To do: From the first line through the line containing "HERMES公式サイトエルメスバーキン25CMジョ", transcribe the records exactly and include no other lines.

Data records:
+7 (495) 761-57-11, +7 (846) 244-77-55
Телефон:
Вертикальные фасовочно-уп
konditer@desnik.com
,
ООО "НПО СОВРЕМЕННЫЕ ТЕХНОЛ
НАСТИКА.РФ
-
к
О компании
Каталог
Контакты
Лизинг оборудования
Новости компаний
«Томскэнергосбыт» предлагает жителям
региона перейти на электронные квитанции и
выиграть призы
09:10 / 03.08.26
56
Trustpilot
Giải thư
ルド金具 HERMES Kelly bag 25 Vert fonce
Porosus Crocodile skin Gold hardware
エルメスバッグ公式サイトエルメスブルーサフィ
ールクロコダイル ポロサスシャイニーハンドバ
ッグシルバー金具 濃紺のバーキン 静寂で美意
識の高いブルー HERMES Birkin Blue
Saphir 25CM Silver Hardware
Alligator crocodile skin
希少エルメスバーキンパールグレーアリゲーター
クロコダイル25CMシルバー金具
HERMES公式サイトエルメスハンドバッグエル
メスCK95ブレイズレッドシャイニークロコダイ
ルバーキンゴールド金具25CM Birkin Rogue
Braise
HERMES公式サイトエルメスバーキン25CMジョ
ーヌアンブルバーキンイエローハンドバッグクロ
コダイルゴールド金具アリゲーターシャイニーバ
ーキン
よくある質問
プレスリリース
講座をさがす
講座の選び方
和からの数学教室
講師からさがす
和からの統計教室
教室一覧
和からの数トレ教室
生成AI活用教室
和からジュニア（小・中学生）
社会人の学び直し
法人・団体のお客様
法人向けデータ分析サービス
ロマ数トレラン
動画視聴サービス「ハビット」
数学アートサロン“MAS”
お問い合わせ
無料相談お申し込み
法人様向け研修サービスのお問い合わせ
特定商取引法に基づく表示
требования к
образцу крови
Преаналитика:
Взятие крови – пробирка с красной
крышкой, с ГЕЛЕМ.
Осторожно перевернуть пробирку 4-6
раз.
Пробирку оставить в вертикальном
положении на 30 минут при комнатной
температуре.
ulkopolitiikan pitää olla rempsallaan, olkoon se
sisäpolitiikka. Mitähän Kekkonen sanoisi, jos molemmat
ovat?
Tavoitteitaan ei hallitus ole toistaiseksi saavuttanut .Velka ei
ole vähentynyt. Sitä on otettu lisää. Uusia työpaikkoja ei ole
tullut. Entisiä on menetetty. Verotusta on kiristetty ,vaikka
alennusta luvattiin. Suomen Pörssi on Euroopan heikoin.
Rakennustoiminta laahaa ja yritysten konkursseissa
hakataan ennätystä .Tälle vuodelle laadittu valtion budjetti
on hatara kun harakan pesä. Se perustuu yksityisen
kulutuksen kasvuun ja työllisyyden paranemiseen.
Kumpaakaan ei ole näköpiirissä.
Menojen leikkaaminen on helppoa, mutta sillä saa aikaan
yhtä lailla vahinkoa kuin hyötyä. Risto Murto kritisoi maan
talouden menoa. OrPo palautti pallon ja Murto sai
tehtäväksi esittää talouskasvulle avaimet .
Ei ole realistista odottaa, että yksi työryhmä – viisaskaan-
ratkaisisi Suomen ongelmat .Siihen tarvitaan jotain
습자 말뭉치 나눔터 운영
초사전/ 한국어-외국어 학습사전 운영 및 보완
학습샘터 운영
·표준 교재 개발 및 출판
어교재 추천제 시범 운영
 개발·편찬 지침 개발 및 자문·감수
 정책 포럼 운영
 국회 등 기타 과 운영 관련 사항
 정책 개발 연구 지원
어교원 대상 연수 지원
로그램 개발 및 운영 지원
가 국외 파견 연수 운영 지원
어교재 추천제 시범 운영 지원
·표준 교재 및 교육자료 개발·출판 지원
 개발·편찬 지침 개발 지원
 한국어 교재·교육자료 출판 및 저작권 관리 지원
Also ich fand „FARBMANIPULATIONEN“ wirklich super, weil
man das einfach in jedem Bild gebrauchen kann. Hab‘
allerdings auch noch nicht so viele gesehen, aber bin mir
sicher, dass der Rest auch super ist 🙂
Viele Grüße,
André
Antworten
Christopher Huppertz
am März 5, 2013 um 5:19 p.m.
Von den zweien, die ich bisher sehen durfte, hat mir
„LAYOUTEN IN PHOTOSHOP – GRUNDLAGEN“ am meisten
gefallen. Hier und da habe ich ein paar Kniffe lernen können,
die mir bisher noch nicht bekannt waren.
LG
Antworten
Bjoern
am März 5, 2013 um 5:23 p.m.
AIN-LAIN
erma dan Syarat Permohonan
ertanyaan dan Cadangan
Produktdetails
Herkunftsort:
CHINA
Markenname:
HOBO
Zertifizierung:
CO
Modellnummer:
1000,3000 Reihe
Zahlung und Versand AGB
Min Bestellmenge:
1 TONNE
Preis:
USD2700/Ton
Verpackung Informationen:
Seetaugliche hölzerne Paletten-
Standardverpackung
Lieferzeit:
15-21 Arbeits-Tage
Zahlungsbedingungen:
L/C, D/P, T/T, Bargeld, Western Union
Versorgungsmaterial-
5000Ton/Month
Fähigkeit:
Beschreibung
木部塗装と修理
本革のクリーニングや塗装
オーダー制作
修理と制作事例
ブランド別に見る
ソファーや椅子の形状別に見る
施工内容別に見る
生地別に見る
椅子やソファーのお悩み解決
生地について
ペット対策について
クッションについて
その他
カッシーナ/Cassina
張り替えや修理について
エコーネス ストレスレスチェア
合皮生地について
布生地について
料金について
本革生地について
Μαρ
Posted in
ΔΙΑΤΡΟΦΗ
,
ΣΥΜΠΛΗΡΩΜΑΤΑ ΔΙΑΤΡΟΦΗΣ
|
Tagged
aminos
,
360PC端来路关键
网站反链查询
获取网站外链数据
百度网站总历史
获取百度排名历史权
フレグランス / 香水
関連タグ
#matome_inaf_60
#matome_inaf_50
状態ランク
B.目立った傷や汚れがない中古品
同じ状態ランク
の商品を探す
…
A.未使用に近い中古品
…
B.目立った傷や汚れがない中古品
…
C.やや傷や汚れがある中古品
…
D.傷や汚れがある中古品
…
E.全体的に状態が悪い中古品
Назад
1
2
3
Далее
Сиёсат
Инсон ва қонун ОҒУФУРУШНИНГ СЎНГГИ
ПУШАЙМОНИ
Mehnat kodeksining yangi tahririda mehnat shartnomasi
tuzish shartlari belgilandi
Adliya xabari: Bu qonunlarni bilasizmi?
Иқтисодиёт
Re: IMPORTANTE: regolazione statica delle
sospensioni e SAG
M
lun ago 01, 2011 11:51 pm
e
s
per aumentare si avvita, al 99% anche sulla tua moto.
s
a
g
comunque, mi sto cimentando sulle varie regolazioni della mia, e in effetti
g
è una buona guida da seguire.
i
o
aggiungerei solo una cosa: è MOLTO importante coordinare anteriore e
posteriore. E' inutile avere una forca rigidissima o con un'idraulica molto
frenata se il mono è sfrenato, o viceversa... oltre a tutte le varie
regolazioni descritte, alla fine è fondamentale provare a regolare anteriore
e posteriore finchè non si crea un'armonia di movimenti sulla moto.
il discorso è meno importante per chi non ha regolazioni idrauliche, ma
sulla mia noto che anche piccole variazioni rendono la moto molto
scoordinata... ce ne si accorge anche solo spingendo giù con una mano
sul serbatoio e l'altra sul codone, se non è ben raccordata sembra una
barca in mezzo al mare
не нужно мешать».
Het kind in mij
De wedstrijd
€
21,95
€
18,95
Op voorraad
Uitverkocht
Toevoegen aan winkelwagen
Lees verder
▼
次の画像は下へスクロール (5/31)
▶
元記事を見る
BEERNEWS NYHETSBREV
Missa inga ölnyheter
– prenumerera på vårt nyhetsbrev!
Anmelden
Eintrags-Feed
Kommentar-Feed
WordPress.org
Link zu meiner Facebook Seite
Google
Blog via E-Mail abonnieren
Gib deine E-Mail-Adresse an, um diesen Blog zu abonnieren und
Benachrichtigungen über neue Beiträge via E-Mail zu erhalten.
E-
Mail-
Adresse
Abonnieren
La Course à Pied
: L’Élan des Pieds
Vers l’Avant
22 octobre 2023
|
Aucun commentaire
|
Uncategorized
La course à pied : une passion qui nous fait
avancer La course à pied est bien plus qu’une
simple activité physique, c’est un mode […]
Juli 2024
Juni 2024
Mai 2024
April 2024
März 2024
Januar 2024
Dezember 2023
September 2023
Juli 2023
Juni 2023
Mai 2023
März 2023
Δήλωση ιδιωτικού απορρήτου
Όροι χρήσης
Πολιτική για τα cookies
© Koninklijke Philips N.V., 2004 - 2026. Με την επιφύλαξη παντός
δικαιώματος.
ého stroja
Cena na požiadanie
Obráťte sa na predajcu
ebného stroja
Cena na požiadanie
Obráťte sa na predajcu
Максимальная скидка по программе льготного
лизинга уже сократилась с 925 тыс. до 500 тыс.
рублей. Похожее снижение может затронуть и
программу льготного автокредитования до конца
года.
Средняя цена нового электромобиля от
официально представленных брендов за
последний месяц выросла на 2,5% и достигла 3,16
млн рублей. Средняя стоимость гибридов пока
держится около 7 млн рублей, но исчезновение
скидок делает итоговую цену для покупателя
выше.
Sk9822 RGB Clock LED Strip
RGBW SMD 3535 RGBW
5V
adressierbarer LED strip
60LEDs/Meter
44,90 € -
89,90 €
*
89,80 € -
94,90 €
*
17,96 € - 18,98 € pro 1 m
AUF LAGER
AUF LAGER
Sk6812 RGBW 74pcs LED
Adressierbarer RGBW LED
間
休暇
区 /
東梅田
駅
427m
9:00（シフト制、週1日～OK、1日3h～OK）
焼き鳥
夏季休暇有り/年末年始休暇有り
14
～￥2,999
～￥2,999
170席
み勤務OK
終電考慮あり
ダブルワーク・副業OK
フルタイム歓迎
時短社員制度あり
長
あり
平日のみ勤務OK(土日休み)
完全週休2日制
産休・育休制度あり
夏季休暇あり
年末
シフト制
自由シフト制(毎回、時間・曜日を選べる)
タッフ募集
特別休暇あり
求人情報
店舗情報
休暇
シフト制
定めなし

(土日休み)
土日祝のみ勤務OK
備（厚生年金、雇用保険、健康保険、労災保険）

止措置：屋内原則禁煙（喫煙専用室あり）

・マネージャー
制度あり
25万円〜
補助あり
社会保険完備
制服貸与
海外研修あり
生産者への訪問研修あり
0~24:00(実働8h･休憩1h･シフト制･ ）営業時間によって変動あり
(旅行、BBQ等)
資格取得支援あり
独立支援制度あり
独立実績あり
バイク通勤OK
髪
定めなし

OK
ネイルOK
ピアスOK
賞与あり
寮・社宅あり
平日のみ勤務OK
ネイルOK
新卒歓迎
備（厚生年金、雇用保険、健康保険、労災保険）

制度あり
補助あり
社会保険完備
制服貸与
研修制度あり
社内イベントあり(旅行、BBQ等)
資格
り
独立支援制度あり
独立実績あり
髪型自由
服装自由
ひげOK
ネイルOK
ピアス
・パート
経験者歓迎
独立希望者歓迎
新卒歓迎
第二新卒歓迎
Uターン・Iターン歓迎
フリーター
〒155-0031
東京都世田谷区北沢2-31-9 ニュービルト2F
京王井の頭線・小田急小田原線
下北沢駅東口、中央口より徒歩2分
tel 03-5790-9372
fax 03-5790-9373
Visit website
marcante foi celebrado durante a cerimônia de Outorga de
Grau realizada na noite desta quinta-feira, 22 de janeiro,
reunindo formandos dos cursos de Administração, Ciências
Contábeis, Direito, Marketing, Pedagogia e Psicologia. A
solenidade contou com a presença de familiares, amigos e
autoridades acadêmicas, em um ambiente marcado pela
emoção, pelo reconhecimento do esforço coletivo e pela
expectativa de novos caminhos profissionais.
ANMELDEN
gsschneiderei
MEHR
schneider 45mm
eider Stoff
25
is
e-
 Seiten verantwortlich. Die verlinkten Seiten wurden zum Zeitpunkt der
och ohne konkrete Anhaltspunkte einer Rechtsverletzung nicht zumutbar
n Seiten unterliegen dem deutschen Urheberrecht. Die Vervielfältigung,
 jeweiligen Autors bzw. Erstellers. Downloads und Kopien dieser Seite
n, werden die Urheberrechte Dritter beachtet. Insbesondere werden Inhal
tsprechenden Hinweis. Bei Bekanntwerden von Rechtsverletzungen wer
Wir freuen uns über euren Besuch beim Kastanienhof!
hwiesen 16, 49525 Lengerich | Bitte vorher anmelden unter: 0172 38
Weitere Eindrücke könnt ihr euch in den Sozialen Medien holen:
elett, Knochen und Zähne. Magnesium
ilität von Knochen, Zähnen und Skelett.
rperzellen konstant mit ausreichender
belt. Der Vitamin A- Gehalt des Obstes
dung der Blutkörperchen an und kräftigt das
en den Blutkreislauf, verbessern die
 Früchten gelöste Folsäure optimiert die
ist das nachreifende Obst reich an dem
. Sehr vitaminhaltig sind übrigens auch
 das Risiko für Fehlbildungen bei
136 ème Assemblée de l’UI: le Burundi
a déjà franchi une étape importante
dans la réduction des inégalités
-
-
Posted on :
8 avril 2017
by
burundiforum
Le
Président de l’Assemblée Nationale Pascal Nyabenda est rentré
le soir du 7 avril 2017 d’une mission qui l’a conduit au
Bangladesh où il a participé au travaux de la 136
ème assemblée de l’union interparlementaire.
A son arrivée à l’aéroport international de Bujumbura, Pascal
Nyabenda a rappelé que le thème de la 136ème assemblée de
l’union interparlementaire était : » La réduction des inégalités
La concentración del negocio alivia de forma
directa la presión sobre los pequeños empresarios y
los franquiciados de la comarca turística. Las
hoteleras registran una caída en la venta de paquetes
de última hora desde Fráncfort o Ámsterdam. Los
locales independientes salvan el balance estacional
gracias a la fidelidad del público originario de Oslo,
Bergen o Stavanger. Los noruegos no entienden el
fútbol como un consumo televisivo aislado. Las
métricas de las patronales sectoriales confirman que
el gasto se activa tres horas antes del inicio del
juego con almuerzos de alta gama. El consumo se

Answer area:
+7 (495) 761-57-11, +7 (846) 244-77-55
Телефон:
Вертикальные фасовочно-уп
konditer@desnik.com
,
ООО "НПО СОВРЕМЕННЫЕ ТЕХНОЛ
НАСТИКА.РФ
-
к
О компании
Каталог
Контакты
Лизинг оборудования
Новости компаний
«Томскэнергосбыт» предлагает жителям
региона перейти на электронные квитанции и
выиграть призы
09:10 / 03.08.26
56
Trustpilot
Giải thư
ルド金具 HERMES Kelly bag 25 Vert fonce
Porosus Crocodile skin Gold hardware
エルメスバッグ公式サイトエルメスブルーサフィ
ールクロコダイル ポロサスシャイニーハンドバ
ッグシルバー金具 濃紺のバーキン 静寂で美意
識の高いブルー HERMES Birkin Blue
Saphir 25CM Silver Hardware
Alligator crocodile skin
希少エルメスバーキンパールグレーアリゲーター
クロコダイル25CMシルバー金具
HERMES公式サイトエルメスハンドバッグエル
メスCK95ブレイズレッドシャイニークロコダイ
ルバーキンゴールド金具25CM Birkin Rogue
Braise
HERMES公式サイトエルメスバーキン25CMジョ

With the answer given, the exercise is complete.